I've heard Keith Delaplane in numerous talks explain the hive as an organism, but Seeley pulls it altogether in this paragraph.

The next time I look at a winter hive, no activity apparent from the outside, I'm going to think of the bee box as breathing and teeming with internal energy.  This makes me envious of those scientific beekeepers I know who have their hives hooked to their computers and keep records of the changes in temperature inside the hive!


Sunday, December 01, 2013

Unexplained Bee Death

Yesterday I was moving equipment in my backyard when I glanced over at my one living hive.  The weather has been extraordinarily cold for Atlanta for the last three days.  Last winter, I think I wore my winter coat on maybe two days total.  I've had my coat on for the last three days and for most days of the last week.  We had a couple of afternoons in the high 60s, but that was as warm as it got.

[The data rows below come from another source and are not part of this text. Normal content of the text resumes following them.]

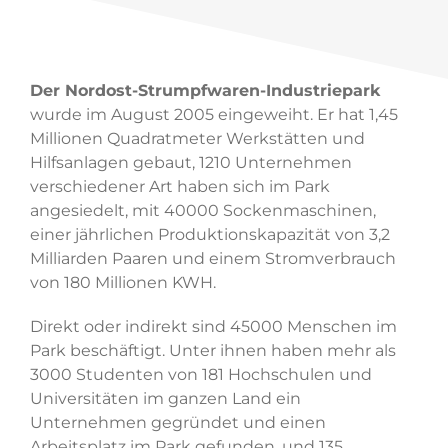
Der Nordost-Strumpfwaren-Industriepark
wurde im August 2005 eingeweiht. Er hat 1,45
Millionen Quadratmeter Werkstätten und
Hilfsanlagen gebaut, 1210 Unternehmen
verschiedener Art haben sich im Park
angesiedelt, mit 40000 Sockenmaschinen,
einer jährlichen Produktionskapazität von 3,2
Milliarden Paaren und einem Stromverbrauch
von 180 Millionen KWH.
Direkt oder indirekt sind 45000 Menschen im
Park beschäftigt. Unter ihnen haben mehr als
3000 Studenten von 181 Hochschulen und
Universitäten im ganzen Land ein
Unternehmen gegründet und einen
Arbeitsplatz im Park gefunden, und 135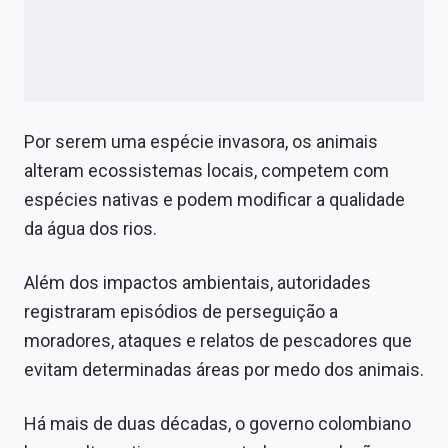
Por serem uma espécie invasora, os animais
alteram ecossistemas locais, competem com
espécies nativas e podem modificar a qualidade
da água dos rios.
Além dos impactos ambientais, autoridades
registraram episódios de perseguição a
moradores, ataques e relatos de pescadores que
evitam determinadas áreas por medo dos animais.
Há mais de duas décadas, o governo colombiano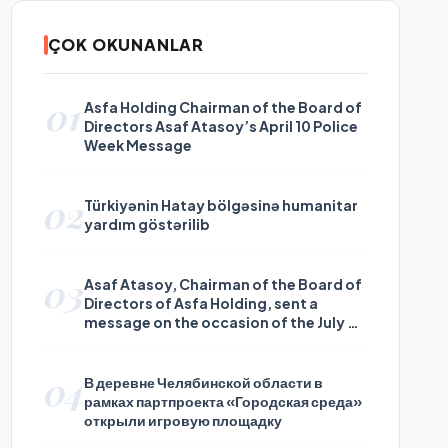
ÇOK OKUNANLAR
01
Asfa Holding Chairman of the Board of
Directors Asaf Atasoy’s April 10 Police
Week Message
02
Türkiyənin Hatay bölgəsinə humanitar
yardım göstərilib
03
Asaf Atasoy, Chairman of the Board of
Directors of Asfa Holding, sent a
message on the occasion of the July 24
Journalists and Press Day
04
В деревне Челябинской области в
рамках партпроекта «Городская среда»
открыли игровую площадку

Weatherspark.com says this about November in Atlanta:

"The month of November is characterized by rapidly falling daily high temperatures, with daily highs decreasing from 68°F to 59°F over the course of the month, exceeding 77°F or dropping below 47°F only one day in ten.  Daily low temperatures range from 40°F to 49°F, falling below 30°F or exceeding 59°F only one day in ten."

The temperatures for the last three days have been lower than typical as per the above paragraph:

November 28:  High  61
                         Low  27
November 29:  High  54
                         Low  34
November 30:  High  54
                         Low  34

So I look over at the one living hive and all around it I see dead bees - probably about 100 of them.   It's not unusual to see dead bees around a living hive in winter.  When it's warm, the bees in the hive carry out the dead but drop them near the hive rather than fly away from the hive with the bodies.  But these bees had pollen in their pollen baskets so they were flying into the hive when they died.

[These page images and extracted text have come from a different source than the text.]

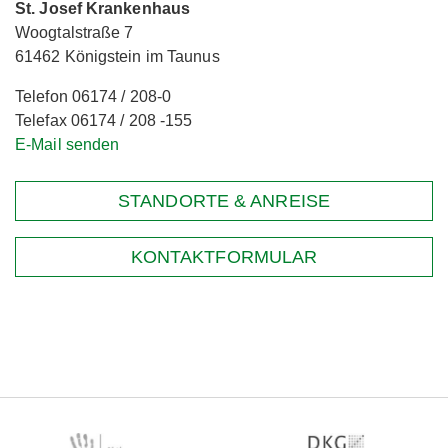
St. Josef Krankenhaus
Woogtalstraße 7
61462 Königstein im Taunus
Telefon 06174 / 208-0
Telefax 06174 / 208 -155
E-Mail senden
STANDORTE & ANREISE
KONTAKTFORMULAR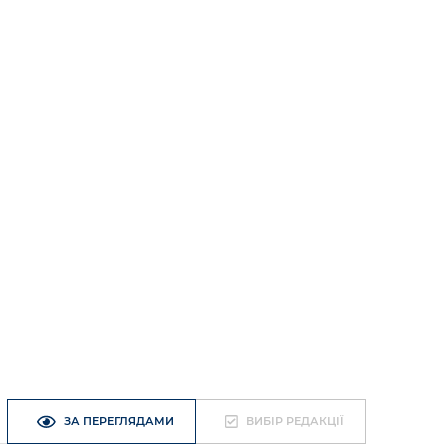
ЗА ПЕРЕГЛЯДАМИ
ВИБІР РЕДАКЦІЇ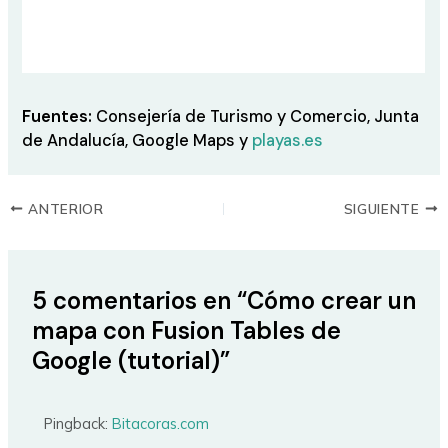
Fuentes:
Consejería de Turismo y Comercio, Junta
de Andalucía, Google Maps y
playas.es
ANTERIOR
SIGUIENTE
5 comentarios en “Cómo crear un
mapa con Fusion Tables de
Google (tutorial)”
Pingback:
Bitacoras.com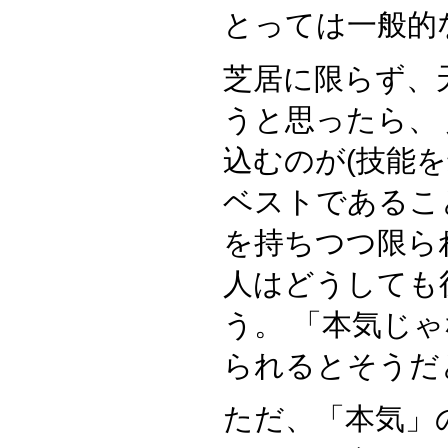
とっては一般的
芝居に限らず、
うと思ったら、
込むのが(技能
ベストであるこ
を持ちつつ限ら
人はどうしても
う。 「本気じ
られるとそうだ
ただ、「本気」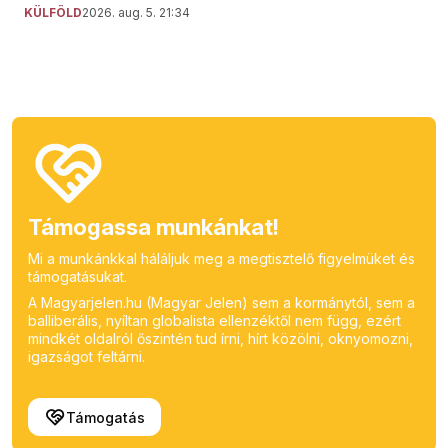
KÜLFÖLD
2026. aug. 5. 21:34
Támogassa munkánkat!
Mi a munkánkkal háláljuk meg a megtisztelő figyelmüket és
támogatásukat.
A Magyarjelen.hu (Magyar Jelen) sem a kormánytól, sem a
balliberális, nyíltan globalista ellenzéktől nem függ, ezért
mindkét oldalról őszintén tud írni, hírt közölni, oknyomozni,
igazságot feltárni.
Támogatás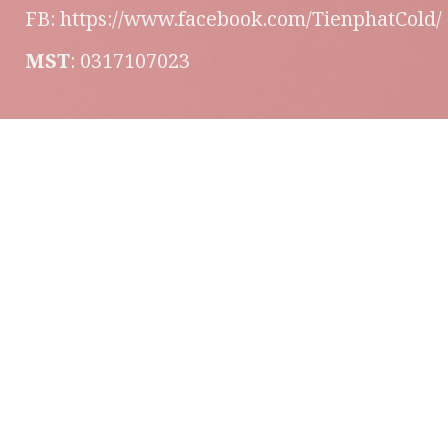
FB:
https://www.facebook.com/TienphatCold/
MST
: 0317107023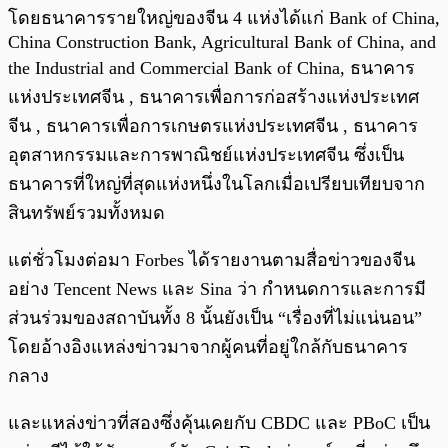
โดยธนาคารรายใหญ่ของจีน 4 แห่งได้แก่ Bank of China,
China Construction Bank, Agricultural Bank of China, and
the Industrial and Commercial Bank of China, ธนาคาร
แห่งประเทศจีน , ธนาคารเพื่อการก่อสร้างแห่งประเทศ
จีน , ธนาคารเพื่อการเกษตรแห่งประเทศจีน , ธนาคาร
อุตสาหกรรมและการพาณิชย์แห่งประเทศจีน ซึ่งเป็น
ธนาคารที่ใหญ่ที่สุดแห่งหนึ่งในโลกเมื่อเปรียบเทียบจาก
สินทรัพย์รวมทั้งหมด
แต่ชั่วโมงต่อมา Forbes ได้รายงานตามสื่อข่าวของจีน
อย่าง Tencent News และ Sina ว่า กำหนดการและการมี
ส่วนร่วมของสถาบันทั้ง 8 นั้นยังเป็น “เรื่องที่ไม่แน่นอน”
โดยอ้างอิงแหล่งข่าวมาจากผู้คนที่อยู่ใกล้กับธนาคาร
กลาง
และแหล่งข่าวที่สองซึ่งคุ้นเคยกับ CBDC และ PBoC เป็น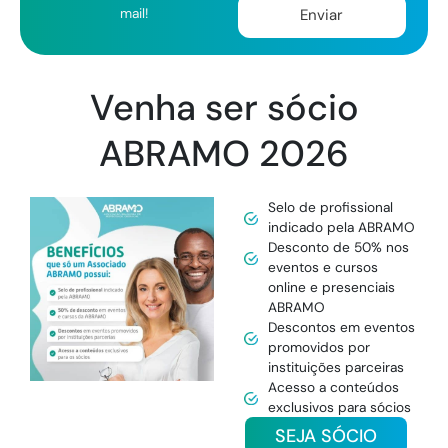
a
mail!
Enviar
i
l
Venha ser sócio
ABRAMO 2026
Selo de profissional
indicado pela ABRAMO
Desconto de 50% nos
eventos e cursos
online e presenciais
ABRAMO
Descontos em eventos
promovidos por
instituições parceiras
Acesso a conteúdos
exclusivos para sócios
SEJA SÓCIO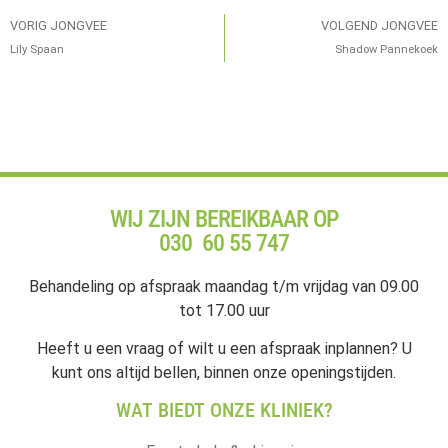
VORIG JONGVEE
VOLGEND JONGVEE
Lily Spaan
Shadow Pannekoek
WIJ ZIJN BEREIKBAAR OP
030 60 55 747
Behandeling op afspraak maandag t/m vrijdag van 09.00
tot 17.00 uur
Heeft u een vraag of wilt u een afspraak inplannen? U
kunt ons altijd bellen, binnen onze openingstijden.
WAT BIEDT ONZE KLINIEK?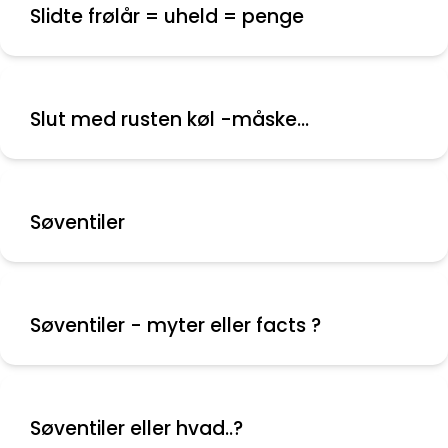
Slidte frølår = uheld = penge
Slut med rusten køl -måske...
Søventiler
Søventiler - myter eller facts ?
Søventiler eller hvad..?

Does anyone have any idea what would kill bees flying this close to home loaded with pollen?  

I don't know if the whole hive is dead - I opened the hive top above the inner cover where I have a feeder and added some syrup to the feeder.  One bee came up to partake and a couple of hive beetles.  

I'd love theories about what this means.  Seems late in the year for a pesticide kill and doesn't look like the pile of bees I had at the Morningside hive where there was a definite pesticide kill.  

So naturally I wondered about temperature.  Did it drop precipitously and the bees were caught unaware?  We had cold high winds a couple of days ago as the temperature dropped, but then they wouldn't be right beside the hive, would they, but rather would have been blown away.




Sunday, November 24, 2013

Bee Emerging

Dean Stiglitz has a great video on his website of a bee in close-up, chewing her way out of her cell:

Tuesday, November 12, 2013

Mothering the Bees

This has been a bad bee year for me.  In my eight years of beekeeping, I've had two awful years - that's 25% - not too great.  In one of the years - I think it was 2010 - I got honey but all my hives died (five of them) going into or during the winter.  This is the worst year yet.  This year in 2013, I have lost count (or refused to count) the number of hives that have absconded.

When I tell other beekeepers my hives have absconded, they all say, it must have been the small hive beetle.  But I didn't have a big SHB population this year.  The hive with the worst hive beetles is still alive in Sebastian's yard.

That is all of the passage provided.